Blood Vessel Dilation with Peroxidized Lipids

Cerebral arteries must maintain constant blood flow to the brain even though blood pressure fluctuates constantly. Sullivan et al. characterized a signaling pathway that is specific to the endothelial cells that line cerebral arteries. Reactive oxygen species (ROS) cause lipid peroxidation. In endothelial cells in cerebral arteries, locally produced ROS oxidized lipids, which triggered calcium influx through the ion channel TRPA1. In turn, this calcium influx activated a potassium-permeable channel, resulting in dilation of cerebral arteries.

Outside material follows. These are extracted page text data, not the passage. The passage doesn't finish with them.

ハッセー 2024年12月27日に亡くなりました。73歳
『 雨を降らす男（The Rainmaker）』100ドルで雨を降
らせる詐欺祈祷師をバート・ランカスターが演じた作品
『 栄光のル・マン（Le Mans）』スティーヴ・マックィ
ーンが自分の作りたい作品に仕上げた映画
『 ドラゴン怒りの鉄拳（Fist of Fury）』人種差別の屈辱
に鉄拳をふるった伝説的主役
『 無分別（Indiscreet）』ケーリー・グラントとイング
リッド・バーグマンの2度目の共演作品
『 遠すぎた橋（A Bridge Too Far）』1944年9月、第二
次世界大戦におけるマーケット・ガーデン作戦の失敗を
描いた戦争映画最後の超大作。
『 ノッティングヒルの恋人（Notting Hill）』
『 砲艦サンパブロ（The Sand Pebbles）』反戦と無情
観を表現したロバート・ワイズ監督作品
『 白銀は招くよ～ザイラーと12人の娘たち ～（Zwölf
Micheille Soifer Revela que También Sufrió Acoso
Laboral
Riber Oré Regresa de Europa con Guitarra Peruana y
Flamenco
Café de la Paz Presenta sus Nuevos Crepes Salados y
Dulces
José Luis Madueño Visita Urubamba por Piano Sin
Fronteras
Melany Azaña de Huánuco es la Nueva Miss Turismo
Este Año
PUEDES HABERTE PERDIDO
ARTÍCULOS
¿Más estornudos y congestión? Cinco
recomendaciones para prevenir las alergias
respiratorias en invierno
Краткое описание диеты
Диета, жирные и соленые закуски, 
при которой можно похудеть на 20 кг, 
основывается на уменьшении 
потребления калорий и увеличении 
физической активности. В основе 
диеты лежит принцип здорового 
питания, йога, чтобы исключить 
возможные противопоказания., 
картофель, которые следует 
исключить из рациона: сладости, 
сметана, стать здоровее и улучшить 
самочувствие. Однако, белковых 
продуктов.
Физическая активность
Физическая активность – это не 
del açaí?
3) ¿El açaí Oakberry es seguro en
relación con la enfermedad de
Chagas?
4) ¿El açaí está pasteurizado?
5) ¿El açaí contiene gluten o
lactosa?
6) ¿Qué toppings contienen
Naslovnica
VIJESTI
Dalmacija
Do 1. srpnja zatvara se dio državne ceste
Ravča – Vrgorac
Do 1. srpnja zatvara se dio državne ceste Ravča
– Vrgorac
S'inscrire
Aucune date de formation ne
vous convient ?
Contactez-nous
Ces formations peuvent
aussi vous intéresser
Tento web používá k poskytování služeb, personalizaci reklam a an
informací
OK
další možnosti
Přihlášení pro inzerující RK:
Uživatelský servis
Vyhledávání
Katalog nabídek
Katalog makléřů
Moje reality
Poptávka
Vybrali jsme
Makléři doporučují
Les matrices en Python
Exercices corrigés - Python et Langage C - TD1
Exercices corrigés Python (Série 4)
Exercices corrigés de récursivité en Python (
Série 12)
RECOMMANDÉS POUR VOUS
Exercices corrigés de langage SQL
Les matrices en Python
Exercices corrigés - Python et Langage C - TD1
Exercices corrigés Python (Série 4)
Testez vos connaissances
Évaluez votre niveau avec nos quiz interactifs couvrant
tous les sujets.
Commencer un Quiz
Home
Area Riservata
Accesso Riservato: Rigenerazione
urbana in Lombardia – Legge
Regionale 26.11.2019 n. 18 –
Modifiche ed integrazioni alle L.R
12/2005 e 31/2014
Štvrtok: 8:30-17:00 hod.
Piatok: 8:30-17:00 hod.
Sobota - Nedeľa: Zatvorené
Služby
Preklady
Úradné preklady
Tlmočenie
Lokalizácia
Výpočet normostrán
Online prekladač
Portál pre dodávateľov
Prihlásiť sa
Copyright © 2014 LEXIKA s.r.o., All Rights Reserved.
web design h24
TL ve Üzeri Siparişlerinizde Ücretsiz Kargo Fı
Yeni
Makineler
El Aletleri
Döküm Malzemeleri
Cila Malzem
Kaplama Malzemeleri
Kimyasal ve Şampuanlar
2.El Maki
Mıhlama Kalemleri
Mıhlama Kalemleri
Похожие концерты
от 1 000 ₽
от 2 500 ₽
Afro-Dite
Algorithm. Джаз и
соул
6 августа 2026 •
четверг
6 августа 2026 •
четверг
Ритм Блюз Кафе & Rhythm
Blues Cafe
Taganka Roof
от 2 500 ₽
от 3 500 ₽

Reactive oxygen species (ROS) can have divergent effects in cerebral and peripheral circulations. We found that Ca2+-permeable transient receptor potential ankyrin 1 (TRPA1) channels were present and colocalized with NADPH (reduced form of nicotinamide adenine dinucleotide phosphate) oxidase 2 (NOX2), a major source of ROS, in the endothelium of cerebral arteries but not in other vascular beds. We recorded and characterized ROS-triggered Ca2+ signals representing Ca2+ influx through single TRPA1 channels, which we called “TRPA1 sparklets.” TRPA1 sparklet activity was low under basal conditions but was stimulated by NOX-generated ROS. Ca2+ entry during a single TRPA1 sparklet was twice that of a TRPV4 sparklet and ~200 times that of an L-type Ca2+ channel sparklet. TRPA1 sparklets representing the simultaneous opening of two TRPA1 channels were more common in endothelial cells than in human embryonic kidney (HEK) 293 cells expressing TRPA1. The NOX-induced TRPA1 sparklets activated intermediate-conductance, Ca2+-sensitive K+ channels, resulting in smooth muscle hyperpolarization and vasodilation. NOX-induced activation of TRPA1 sparklets and vasodilation required generation of hydrogen peroxide and lipid-peroxidizing hydroxyl radicals as intermediates. 4-Hydroxy-nonenal, a metabolite of lipid peroxidation, also increased TRPA1 sparklet frequency and dilated cerebral arteries. These data suggest that in the cerebral circulation, lipid peroxidation metabolites generated by ROS activate Ca2+ influx through TRPA1 channels in the endothelium of cerebral arteries to cause dilation.